### Prompt
The entries follow. Copy every line in which "Hunter" appears.

### Information given

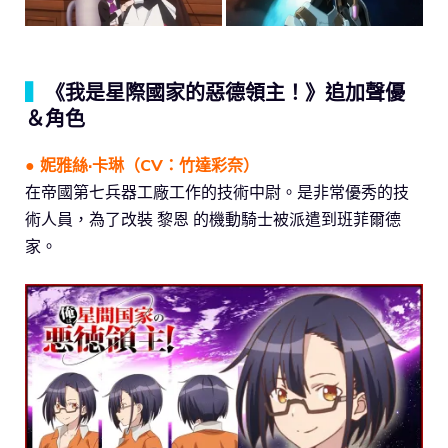
▍
《我是星際國家的惡德領主！》追加聲優
＆角色
● 妮雅絲·卡琳（CV：竹達彩奈）
在帝國第七兵器工廠工作的技術中尉。是非常優秀的技
術人員，為了改裝 黎恩 的機動騎士被派遣到班菲爾德
家。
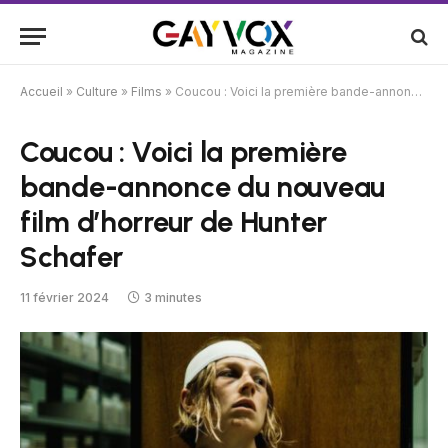
Accueil
»
Culture
»
Films
»
Coucou : Voici la première bande-annonce du nouveau film d’horreur de Hunter Schafer
Coucou : Voici la première
bande-annonce du nouveau
film d’horreur de Hunter
Schafer
11 février 2024
3 minutes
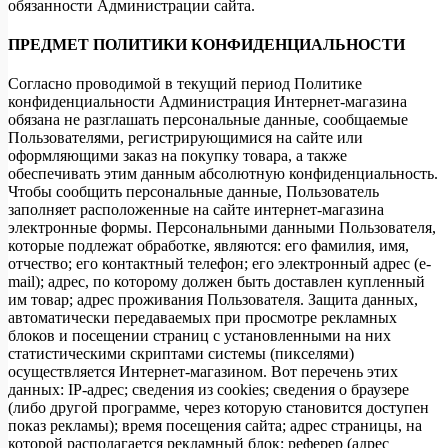
обязанности Администрации сайта.
ПРЕДМЕТ ПОЛИТИКИ КОНФИДЕНЦИАЛЬНОСТИ
Согласно проводимой в текущий период Политике
конфиденциальности Администрация Интернет-магазина
обязана не разглашать персональные данные, сообщаемые
Пользователями, регистрирующимися на сайте или
оформляющими заказ на покупку товара, а также
обеспечивать этим данным абсолютную конфиденциальность.
Чтобы сообщить персональные данные, Пользователь
заполняет расположенные на сайте интернет-магазина
электронные формы. Персональными данными Пользователя,
которые подлежат обработке, являются: его фамилия, имя,
отчество; его контактный телефон; его электронный адрес (e-
mail); адрес, по которому должен быть доставлен купленный
им товар; адрес проживания Пользователя. Защита данных,
автоматически передаваемых при просмотре рекламных
блоков и посещении страниц с установленными на них
статистическими скриптами системы (пикселями)
осуществляется Интернет-магазином. Вот перечень этих
данных: IP-адрес; сведения из cookies; сведения о браузере
(либо другой программе, через которую становится доступен
показ рекламы); время посещения сайта; адрес страницы, на
которой располагается рекламный блок; реферер (адрес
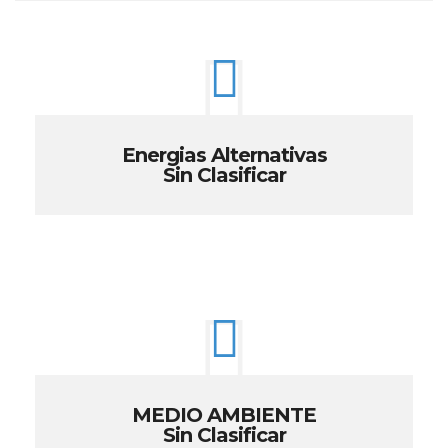
Energias Alternativas
Sin Clasificar
MEDIO AMBIENTE
Sin Clasificar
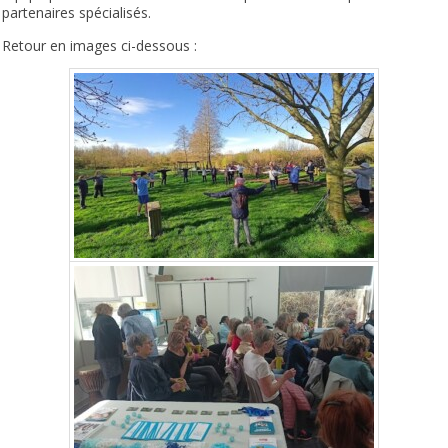
partenaires spécialisés.
Retour en images ci-dessous :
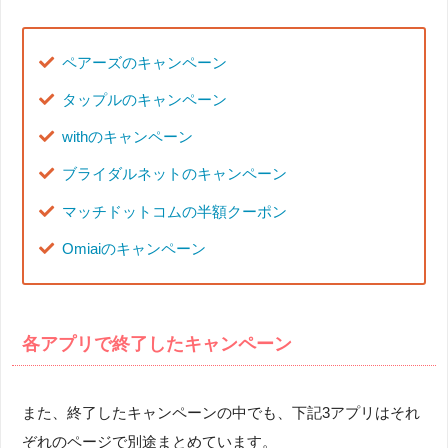
ペアーズのキャンペーン
タップルのキャンペーン
withのキャンペーン
ブライダルネットのキャンペーン
マッチドットコムの半額クーポン
Omiaiのキャンペーン
各アプリで終了したキャンペーン
また、終了したキャンペーンの中でも、下記3アプリはそれ
ぞれのページで別途まとめています。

### Task output
Coucou : Voici la première bande-annonce du nouveau film d’horreur de Hunter Schafer
film d’horreur de Hunter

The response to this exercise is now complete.